また、2023年11月にセレブリックス営業総合研究所が公開した「職種別営業スキルの調査レポート」では、パートナー営業で求められるスキルとして判断力や共感力、説明力といった対人スキルが上位を占めています。

順位スキルカテゴリクラススキル名Score
103_基礎ビジネススキル対人スキル349_判断力3.67
201_基礎コミュニケーションスキル対人スキル347_共感力3.66
301_基礎コミュニケーションスキル対人スキル351_説明力3.65
401_基礎コミュニケーションスキル対人スキル352_傾聴力3.64
503_基礎ビジネススキル対人スキル350_観察力3.63
※出典:セレブリックス営業総合研究所が公開「職種別営業スキルの調査レポート」

たとえば判断力は、注力すべきパートナーを選定したり、パートナーとの契約内容を検討したりするときに必要になります。また共感力は、パートナーとの関係を構築していくうえで相手の課題や要望に理解を示すシーンで欠かせないでしょう。
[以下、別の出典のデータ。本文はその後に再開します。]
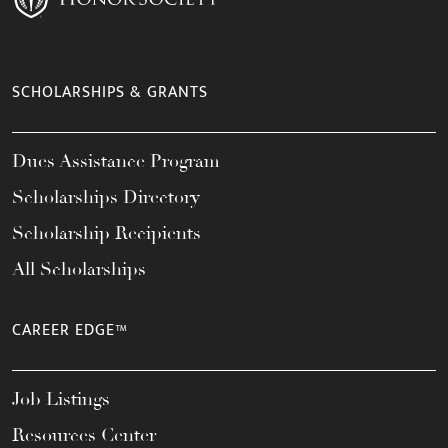
SCHOLARSHIPS & GRANTS
Dues Assistance Program
Scholarships Directory
Scholarship Recipients
All Scholarships
CAREER EDGE™
Job Listings
Resources Center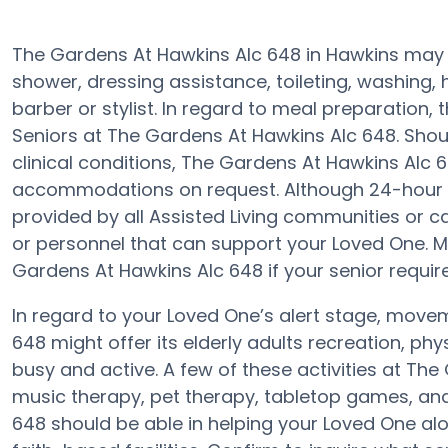
The Gardens At Hawkins Alc 648 in Hawkins may s
shower, dressing assistance, toileting, washing,
barber or stylist. In regard to meal preparation
Seniors at The Gardens At Hawkins Alc 648. Shou
clinical conditions, The Gardens At Hawkins Alc 
accommodations on request. Although 24-hour aler
provided by all Assisted Living communities or 
or personnel that can support your Loved One. 
Gardens At Hawkins Alc 648 if your senior require
In regard to your Loved One’s alert stage, mov
648 might offer its elderly adults recreation, ph
busy and active. A few of these activities at T
music therapy, pet therapy, tabletop games, and
648 should be able in helping your Loved One alo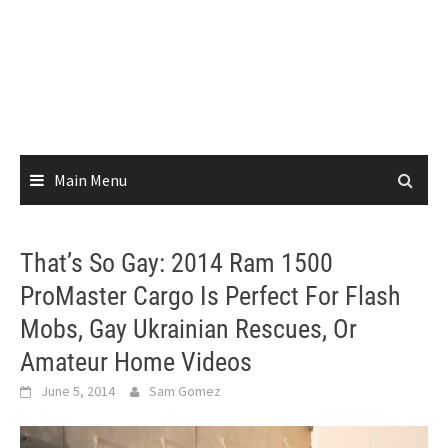
Main Menu
That’s So Gay: 2014 Ram 1500
ProMaster Cargo Is Perfect For Flash
Mobs, Gay Ukrainian Rescues, Or
Amateur Home Videos
June 5, 2014
Sam Gomez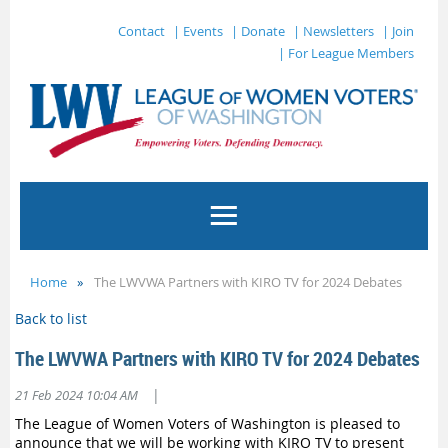
Contact
| Events
| Donate
| Newsletters
| Join
| For League Members
Home
The LWVWA Partners with KIRO TV for 2024 Debates
Back to list
The LWVWA Partners with KIRO TV for 2024 Debates
|
21 Feb 2024 10:04 AM
The League of Women Voters of Washington is pleased to
announce that we will be working with KIRO TV to present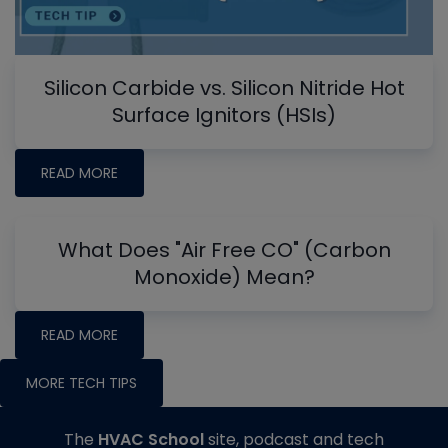
Silicon Carbide vs. Silicon Nitride Hot
Surface Ignitors (HSIs)
READ MORE
What Does "Air Free CO" (Carbon
Monoxide) Mean?
READ MORE
MORE TECH TIPS
The
HVAC School
site, podcast and tech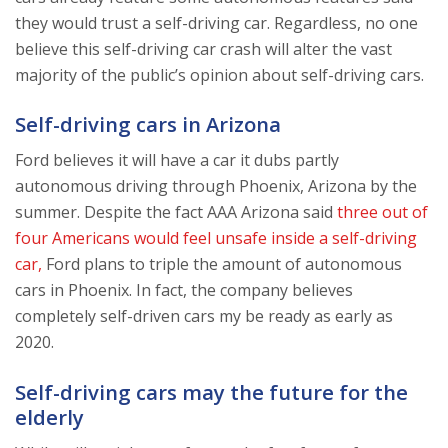
they would trust a self-driving car. Regardless, no one
believe this self-driving car crash will alter the vast
majority of the public’s opinion about self-driving cars.
Self-driving cars in Arizona
Ford believes it will have a car it dubs partly
autonomous driving through Phoenix, Arizona by the
summer. Despite the fact AAA Arizona said
three out of
four Americans would feel unsafe inside a self-driving
car,
Ford plans to triple the amount of autonomous
cars in Phoenix. In fact, the company believes
completely self-driven cars my be ready as early as
2020.
Self-driving cars may the future for the
elderly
パートナーが自社を「自分たちのことをよくわかってくれるメーカーだ」と認識すれば、パートナービジネスは円滑に進むはずです。

多くの企業は商品・サービスの機能や価格で競合と差別化をはかろうとしますが、パートナービジネスの根幹は「コミュニケーション」にあるのです。パートナービジネスでは、パートナーが顧客に提案したいと思わなければメーカーの売上は伸びません。

本ガイドの『パートナービジネスで目指すべきは「パートナーサクセス」』でも紹介したパートナーサクセスを目指し、パートナーの営業担当者が売りやすくなる情報やセールスマテリアルを提供しながら、コミュニケーションを深めていきましょう。